TO DO
Please find every line in the entries below that contains the string "each", and copy it.

── DATASET ENTRIES ──

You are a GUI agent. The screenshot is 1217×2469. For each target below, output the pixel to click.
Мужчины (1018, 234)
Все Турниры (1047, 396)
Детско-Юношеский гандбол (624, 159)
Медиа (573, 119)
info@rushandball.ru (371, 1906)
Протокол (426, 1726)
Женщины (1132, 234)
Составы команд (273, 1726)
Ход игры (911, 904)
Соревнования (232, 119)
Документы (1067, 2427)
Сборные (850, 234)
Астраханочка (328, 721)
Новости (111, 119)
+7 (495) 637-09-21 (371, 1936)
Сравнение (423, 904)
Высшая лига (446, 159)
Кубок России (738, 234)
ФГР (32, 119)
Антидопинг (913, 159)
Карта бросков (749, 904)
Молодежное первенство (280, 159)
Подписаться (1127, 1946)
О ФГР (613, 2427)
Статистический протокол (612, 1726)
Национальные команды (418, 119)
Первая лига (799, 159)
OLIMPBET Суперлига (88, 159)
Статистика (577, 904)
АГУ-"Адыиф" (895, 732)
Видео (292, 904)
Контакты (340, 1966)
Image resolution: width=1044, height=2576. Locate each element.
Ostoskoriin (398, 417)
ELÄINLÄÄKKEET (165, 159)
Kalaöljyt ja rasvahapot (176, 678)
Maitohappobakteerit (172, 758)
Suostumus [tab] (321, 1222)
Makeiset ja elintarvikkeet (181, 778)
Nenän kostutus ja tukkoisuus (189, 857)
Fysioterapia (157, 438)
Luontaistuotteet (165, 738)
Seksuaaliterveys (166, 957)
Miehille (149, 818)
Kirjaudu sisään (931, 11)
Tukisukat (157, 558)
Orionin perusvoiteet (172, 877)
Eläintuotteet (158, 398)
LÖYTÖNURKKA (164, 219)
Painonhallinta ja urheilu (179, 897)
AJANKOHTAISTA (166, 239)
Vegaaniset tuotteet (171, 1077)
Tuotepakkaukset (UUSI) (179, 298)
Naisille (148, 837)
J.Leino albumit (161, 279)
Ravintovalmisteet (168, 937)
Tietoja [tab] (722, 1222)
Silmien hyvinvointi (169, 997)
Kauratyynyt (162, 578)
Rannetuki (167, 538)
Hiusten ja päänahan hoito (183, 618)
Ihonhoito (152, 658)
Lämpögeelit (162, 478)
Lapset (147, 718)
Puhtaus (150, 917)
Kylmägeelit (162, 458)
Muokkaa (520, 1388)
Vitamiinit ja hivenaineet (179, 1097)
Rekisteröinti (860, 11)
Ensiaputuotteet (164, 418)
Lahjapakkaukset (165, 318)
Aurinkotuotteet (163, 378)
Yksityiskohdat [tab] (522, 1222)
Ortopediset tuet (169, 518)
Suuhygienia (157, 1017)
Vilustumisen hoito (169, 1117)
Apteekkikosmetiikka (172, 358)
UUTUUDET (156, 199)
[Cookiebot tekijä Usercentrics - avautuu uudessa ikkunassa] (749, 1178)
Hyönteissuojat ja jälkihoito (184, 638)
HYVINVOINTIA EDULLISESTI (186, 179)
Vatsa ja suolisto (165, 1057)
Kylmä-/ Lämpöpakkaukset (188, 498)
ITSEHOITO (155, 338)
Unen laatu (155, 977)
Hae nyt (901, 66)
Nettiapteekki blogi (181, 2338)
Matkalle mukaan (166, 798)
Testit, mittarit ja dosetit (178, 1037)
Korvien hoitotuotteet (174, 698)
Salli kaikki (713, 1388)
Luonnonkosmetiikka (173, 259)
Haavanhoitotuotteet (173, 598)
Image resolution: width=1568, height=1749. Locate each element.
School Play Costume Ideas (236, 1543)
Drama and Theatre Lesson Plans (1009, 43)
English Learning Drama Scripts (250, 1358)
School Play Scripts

───

WRITTEN RESPONSE
You are a GUI agent. The screenshot is 1217×2469. For each target below, output the pixel to click.
Image resolution: width=1044, height=2576. Locate each element.
Image resolution: width=1568, height=1749. Locate each element.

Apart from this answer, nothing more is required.